■ **Task details**: As you restate the entries, keep every word intact and leave out whatever images they hold.

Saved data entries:
·····
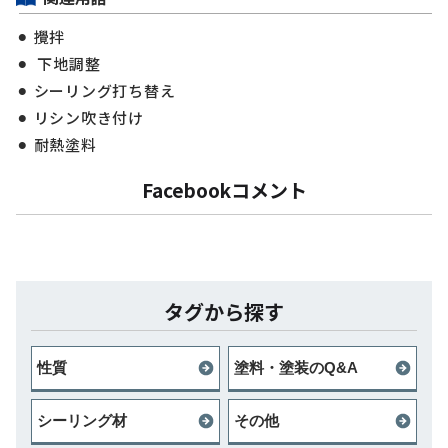
攪拌
下地調整
シーリング打ち替え
リシン吹き付け
耐熱塗料
Facebookコメント
タグから探す
性質
塗料・塗装のQ&A
シーリング材
その他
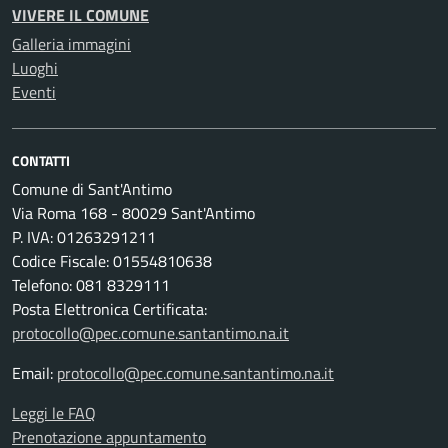
VIVERE IL COMUNE
Galleria immagini
Luoghi
Eventi
CONTATTI
Comune di Sant'Antimo
Via Roma 168 - 80029 Sant'Antimo
P. IVA: 01263291211
Codice Fiscale: 01554810638
Telefono: 081 8329111
Posta Elettronica Certificata:
protocollo@pec.comune.santantimo.na.it
Email:
protocollo@pec.comune.santantimo.na.it
Leggi le FAQ
Prenotazione appuntamento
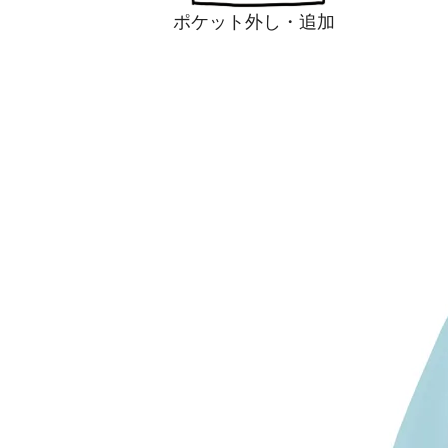
ポケット外し・追加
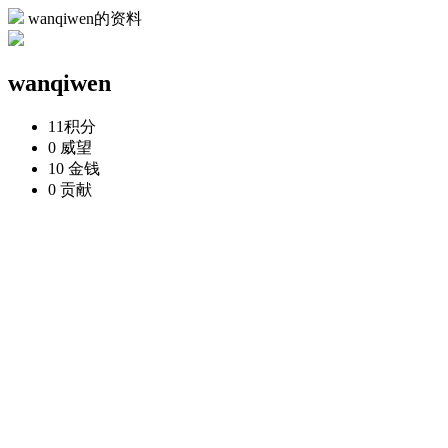
wanqiwen的资料
wanqiwen
11
积分
0
威望
10
金钱
0
贡献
·····
■ **Written response**:
攪拌
下地調整
シーリング打ち替え
リシン吹き付け
耐熱塗料
Facebookコメント
タグから探す
性質
塗料・塗装のQ&A
シーリング材
その他
VIVERE IL COMUNE
Galleria immagini
Luoghi
Eventi
CONTATTI
Comune di Sant'Antimo
Via Roma 168 - 80029 Sant'Antimo
P. IVA: 01263291211
Codice Fiscale: 01554810638
Telefono: 081 8329111
Posta Elettronica Certificata:
protocollo@pec.comune.santantimo.na.it
Email:
protocollo@pec.comune.santantimo.na.it
Leggi le FAQ
Prenotazione appuntamento
ポケット外し・追加
wanqiwen的资料
wanqiwen
11
积分
0
威望
10
金钱
0
贡献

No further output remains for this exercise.